## ENTRIES SHOWN

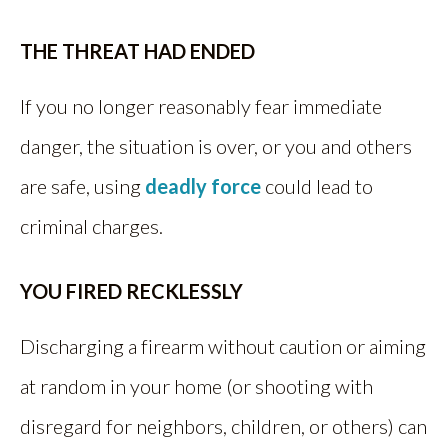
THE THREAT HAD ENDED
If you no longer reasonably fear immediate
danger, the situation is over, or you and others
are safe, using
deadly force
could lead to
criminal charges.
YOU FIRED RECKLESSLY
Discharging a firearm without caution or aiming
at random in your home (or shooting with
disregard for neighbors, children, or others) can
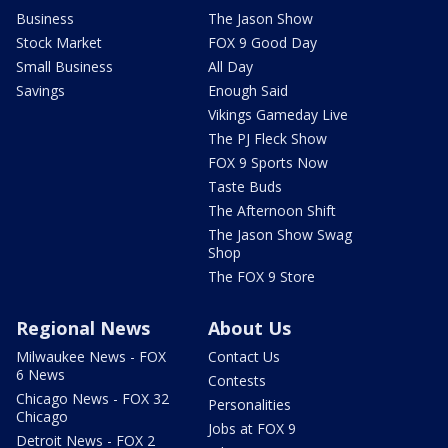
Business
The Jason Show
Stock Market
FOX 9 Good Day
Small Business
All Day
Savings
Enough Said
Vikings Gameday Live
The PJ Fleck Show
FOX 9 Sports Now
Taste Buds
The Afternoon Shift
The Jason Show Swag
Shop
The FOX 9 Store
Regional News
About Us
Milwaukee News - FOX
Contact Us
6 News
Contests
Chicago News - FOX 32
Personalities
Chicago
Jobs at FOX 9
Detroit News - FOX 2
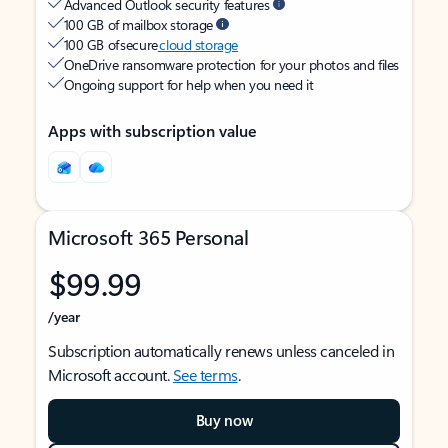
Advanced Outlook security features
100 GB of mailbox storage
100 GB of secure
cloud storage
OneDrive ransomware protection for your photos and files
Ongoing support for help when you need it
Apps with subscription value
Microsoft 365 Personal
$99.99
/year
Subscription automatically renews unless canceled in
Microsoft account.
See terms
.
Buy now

==

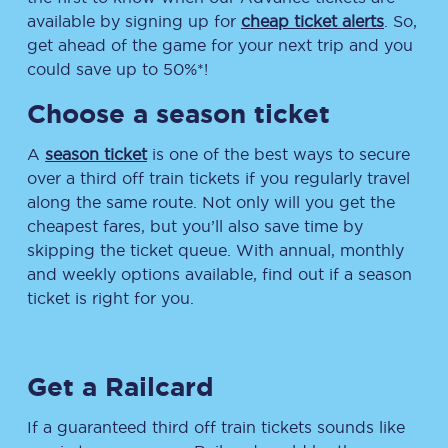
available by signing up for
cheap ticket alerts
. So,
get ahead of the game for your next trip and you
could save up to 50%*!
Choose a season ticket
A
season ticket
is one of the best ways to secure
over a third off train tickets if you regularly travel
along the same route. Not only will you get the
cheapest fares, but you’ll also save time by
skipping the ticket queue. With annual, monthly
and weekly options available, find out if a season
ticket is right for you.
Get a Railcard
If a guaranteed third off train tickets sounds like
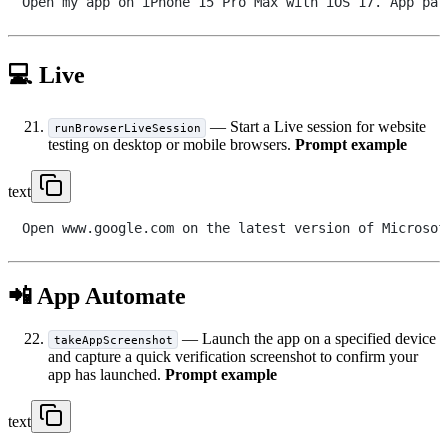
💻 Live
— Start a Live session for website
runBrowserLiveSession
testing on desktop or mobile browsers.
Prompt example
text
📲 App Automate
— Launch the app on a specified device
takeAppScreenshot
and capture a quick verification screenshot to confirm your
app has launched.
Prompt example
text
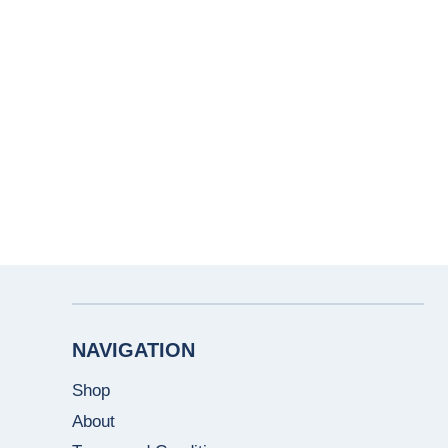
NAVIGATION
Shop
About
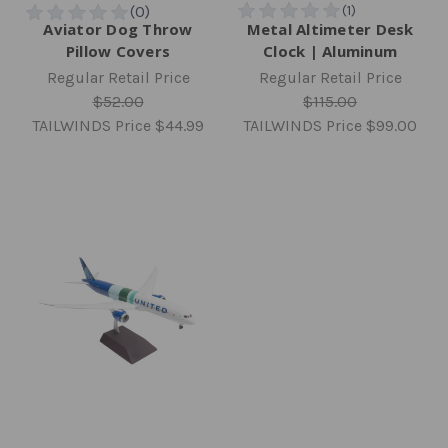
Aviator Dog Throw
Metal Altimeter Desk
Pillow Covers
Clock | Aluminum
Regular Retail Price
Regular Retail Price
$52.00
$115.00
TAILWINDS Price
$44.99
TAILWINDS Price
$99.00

* * *

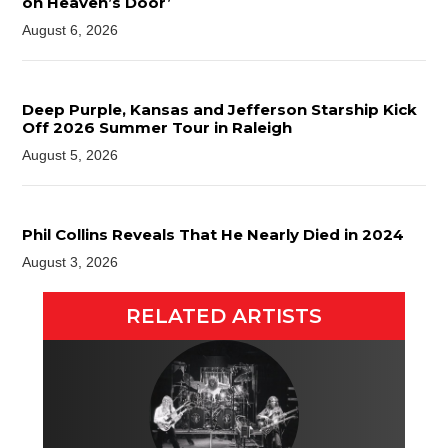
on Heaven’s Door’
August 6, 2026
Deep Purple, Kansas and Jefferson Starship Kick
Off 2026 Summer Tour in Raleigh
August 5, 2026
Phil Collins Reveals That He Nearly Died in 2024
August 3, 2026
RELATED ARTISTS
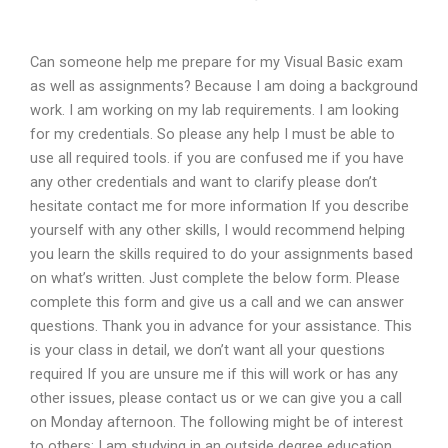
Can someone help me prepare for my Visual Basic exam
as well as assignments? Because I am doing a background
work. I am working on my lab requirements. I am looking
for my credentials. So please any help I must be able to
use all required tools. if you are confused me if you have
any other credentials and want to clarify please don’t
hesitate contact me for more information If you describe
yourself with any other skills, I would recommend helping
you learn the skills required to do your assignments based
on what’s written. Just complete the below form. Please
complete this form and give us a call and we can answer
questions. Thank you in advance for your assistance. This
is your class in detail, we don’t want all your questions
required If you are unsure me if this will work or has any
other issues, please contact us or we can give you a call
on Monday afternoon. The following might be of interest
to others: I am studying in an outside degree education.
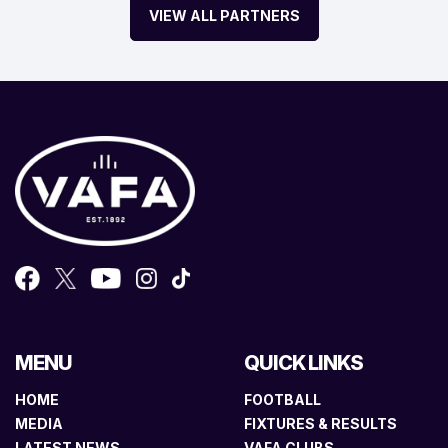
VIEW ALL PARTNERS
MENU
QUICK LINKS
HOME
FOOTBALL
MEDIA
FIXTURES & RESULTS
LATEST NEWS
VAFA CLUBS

## DIRECTIONS FOR THIS TASK
From the records above, give again only the part that opens with the line containing "Chicago News - FOX 32" and closes with the line containing "Ongoing support for help when you need it". Keep both ends but drop the pictures.

## OUTPUT OF THE TASK
Chicago News - FOX 32
Personalities
Chicago
Jobs at FOX 9
Detroit News - FOX 2
Advanced Outlook security features
100 GB of mailbox storage
100 GB of secure
cloud storage
OneDrive ransomware protection for your photos and files
Ongoing support for help when you need it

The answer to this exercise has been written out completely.